The claimed 456-pound S1000R comes with two riding modes (Rain and Road), Automatic Stability Control and BMW Motorrad Race ABS standard. Dynamic Traction Control with lean angle sensor is optional, as is a Pro Mode which includes two additional riding modes, Dynamic and Dynamic Pro, suited for both road and track use.
The S1000R uses an aluminum alloy perimeter frame and the 32-degree, forward inclined engine is a load-bearing member of the set-up. The 46mm front fork allows for compression and rebound adjustments and if equipped with the optional Dynamic Damping Control (DDC), spring preload can be adjusted as well. The central spring out back comes with adjustable preload and compression damping. Alterations to the rake, trail and wheelbase promise to optimize handling and stability.

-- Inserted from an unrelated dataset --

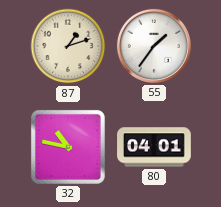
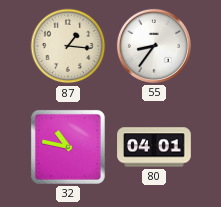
87: 1:12 -> 1:16
55: 1:36 -> 8:36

Front braking is handled by two radial-mount, four-piston calipers gripping twin 320mm discs. The rear stopper is a single piston floating caliper that bites a 220mm disc. Steel-mesh wrapped brake lines connect both front and rear to the controls.

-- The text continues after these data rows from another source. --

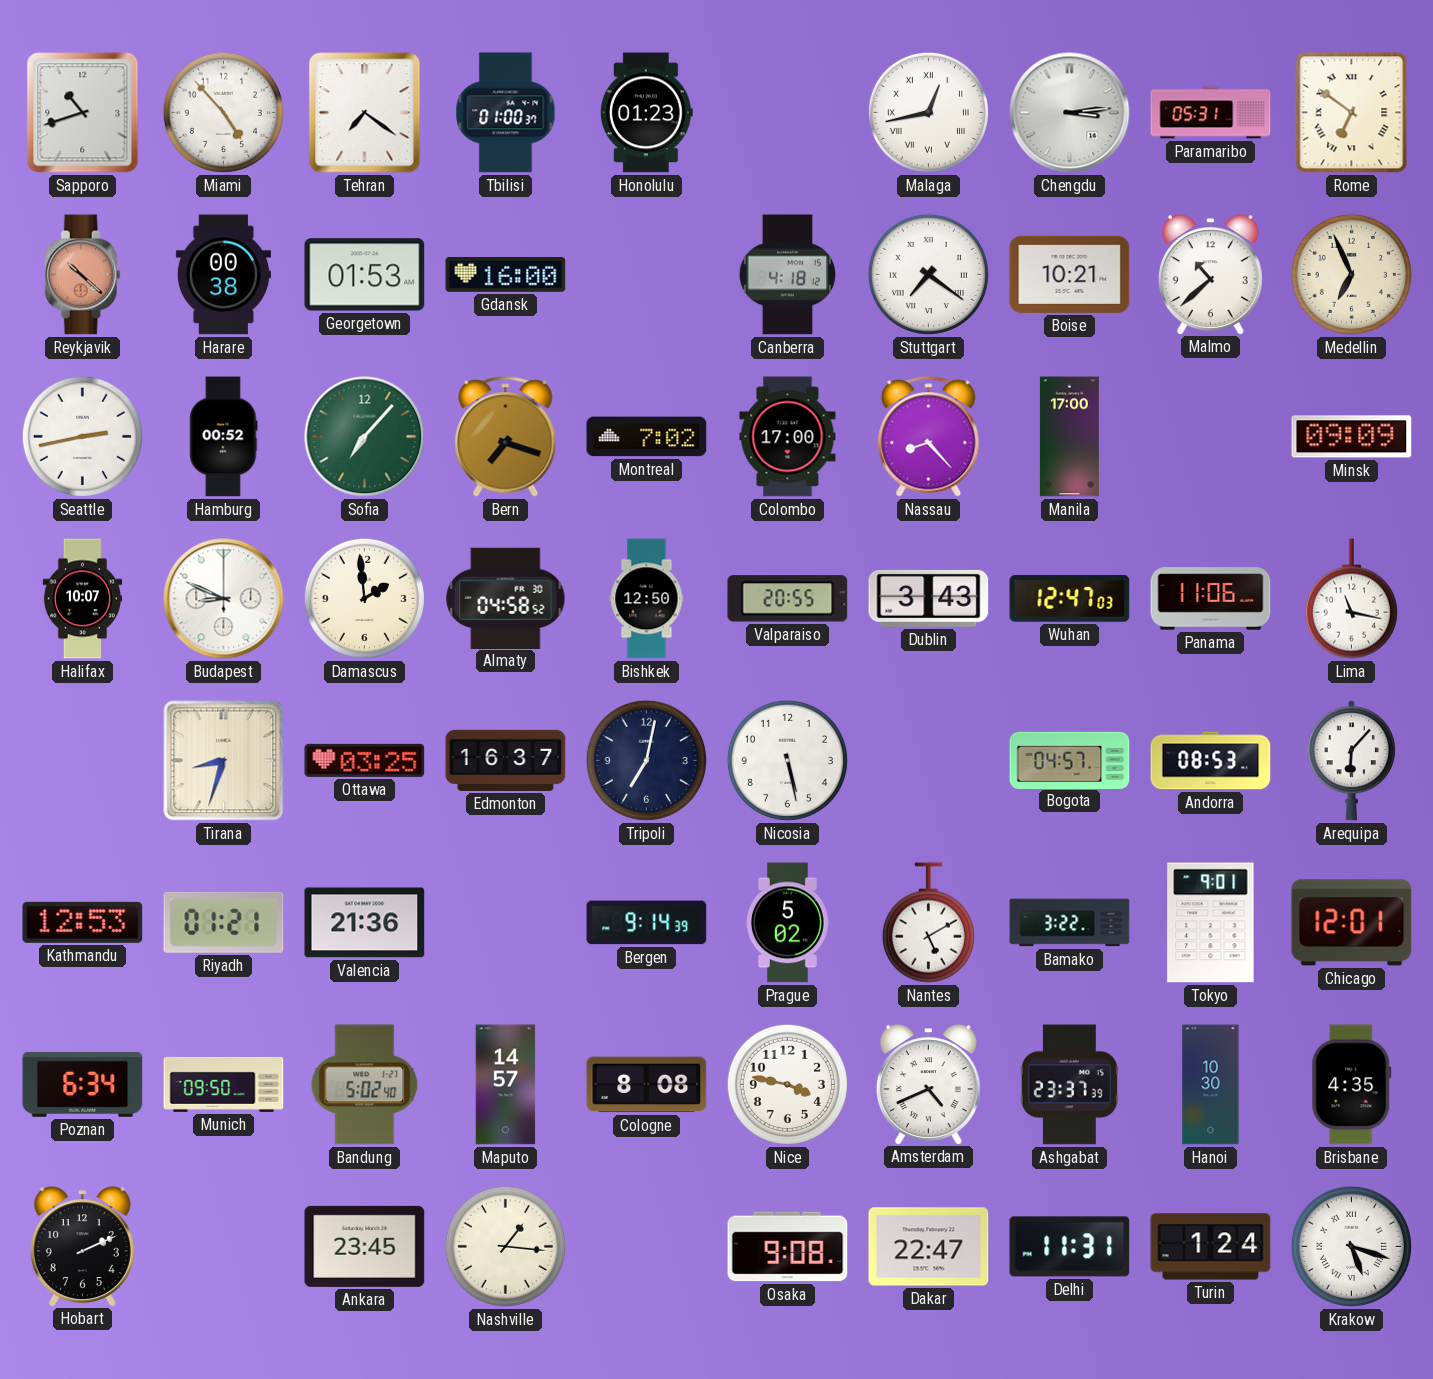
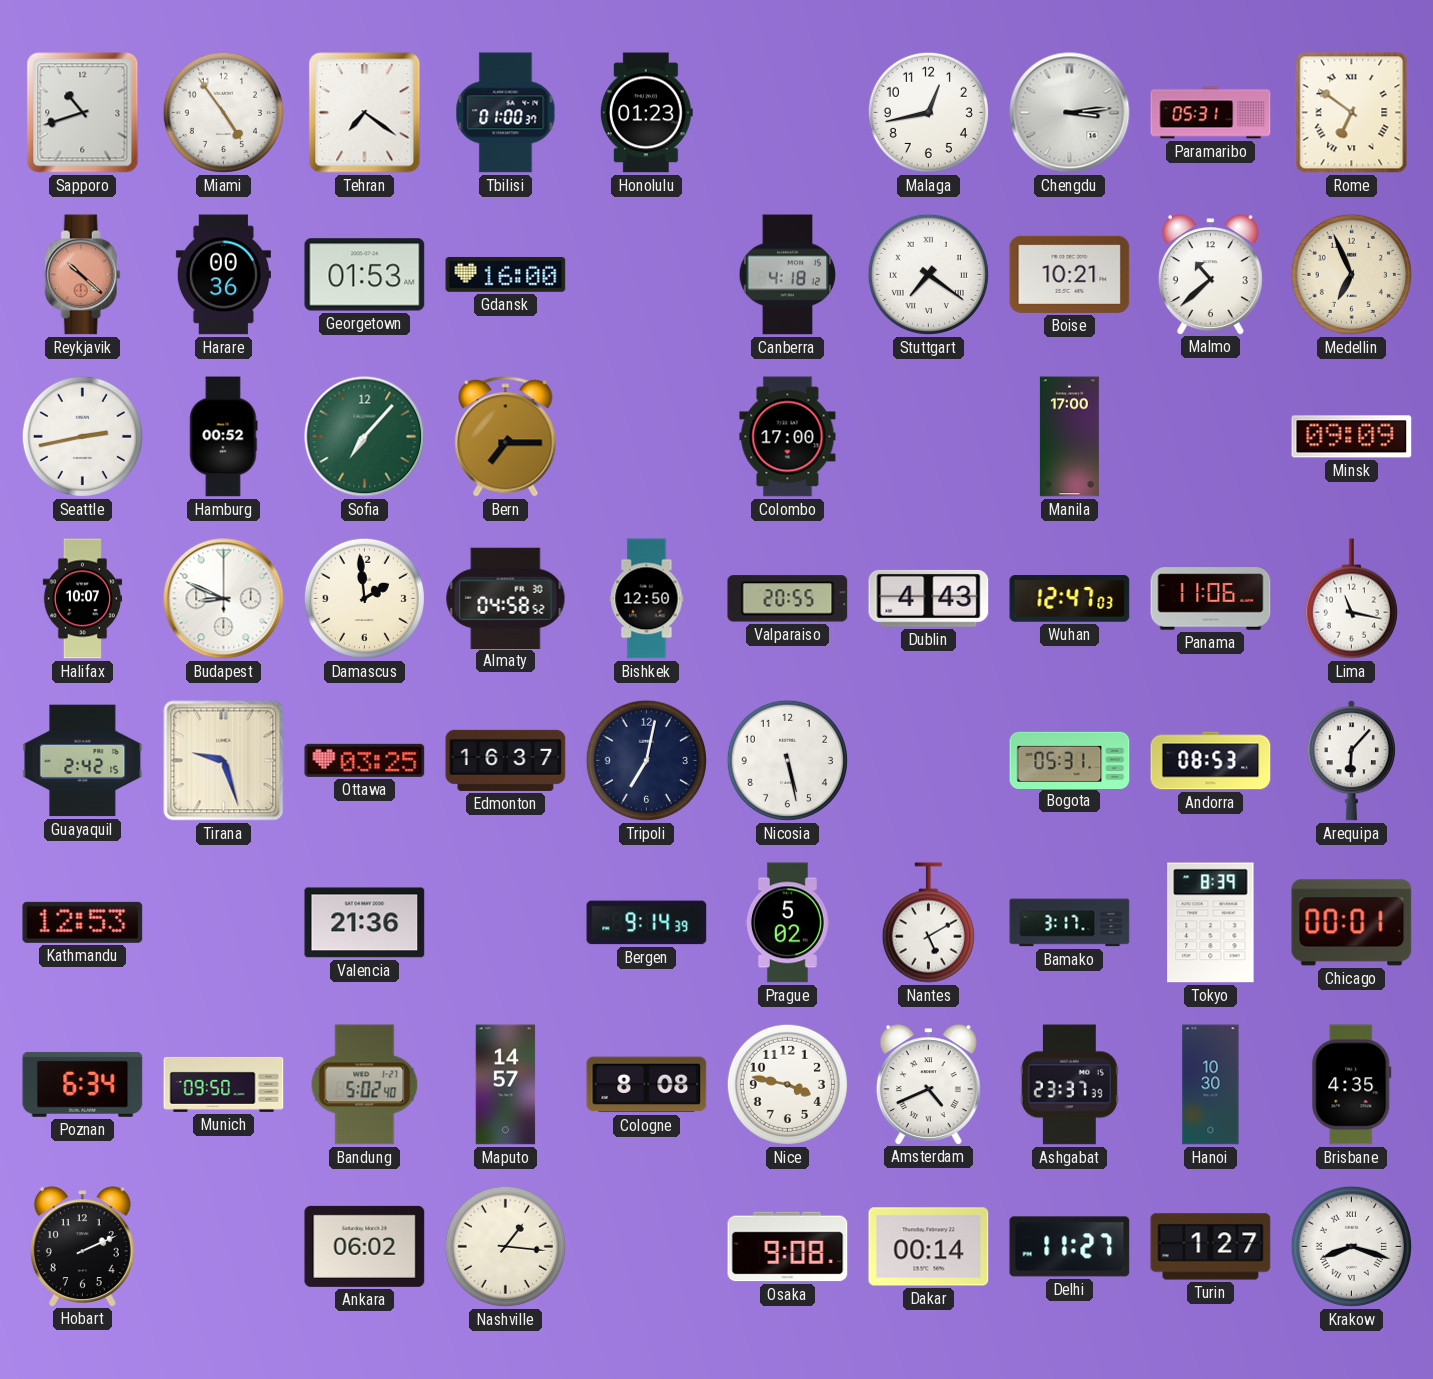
Miami: 4:53 -> 4:54
Malaga numerals: Roman -> Arabic
Harare: 00:38 -> 00:36
Bern: 7:18 -> 7:15
Montreal: 7:02 -> none
Nassau: 8:23 -> none
Dublin: 3:43 -> 4:43
Guayaquil: none -> 2:42
Tirana: 8:33 -> 9:27
Bogota: 04:57 -> 05:31
Riyadh: 01:21 -> none
Bamako: 3:22 -> 3:17
Tokyo: 9:01 -> 8:39
Chicago: 12:01 -> 00:01
Ankara: 23:45 -> 06:02
Dakar: 22:47 -> 00:14
Delhi: 11:31 -> 11:27
Turin: 1:24 -> 1:27
Krakow: 5:18 -> 8:18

The instrument cluster features a gear position indicator, analog tachometer, ride mode information, speedometer, engine temperature, fuel level, fuel consumption, shift indicator light and more.

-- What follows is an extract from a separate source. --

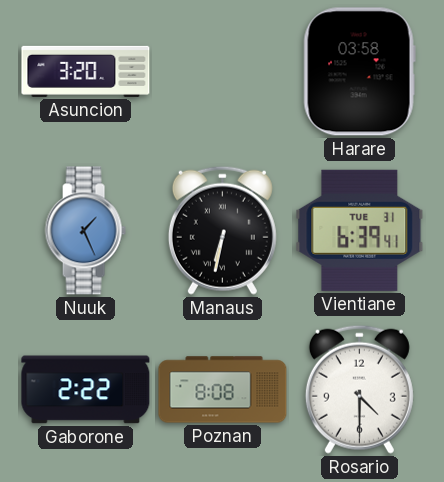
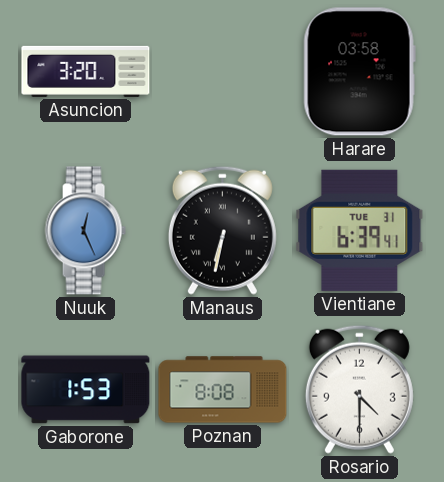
Nuuk: 1:26 -> 12:26
Gaborone: 2:22 -> 1:53
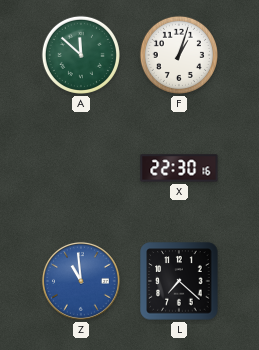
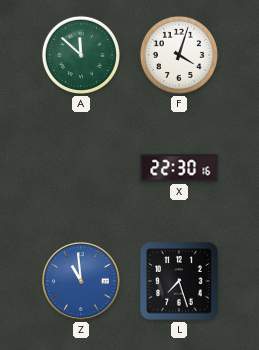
F: 1:03 -> 4:03
L: 7:22 -> 7:27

Design features have been stripped down for the naked bike, though it retains some hallmarks of the S1000RR. Asymmetrical headlights and a large central air intake are some features the company press highlights as sourced from the superbike.
The S1000R has a 32-inch seat height, wide tapered handlebars and foot pegs mounted to provide riders with a more relaxed upper body posture. The S1000R will be available in Racing red non-metallic, Frozen dark blue metallic and Light white non-metallic colorways. There’s no indication yet of price or availability.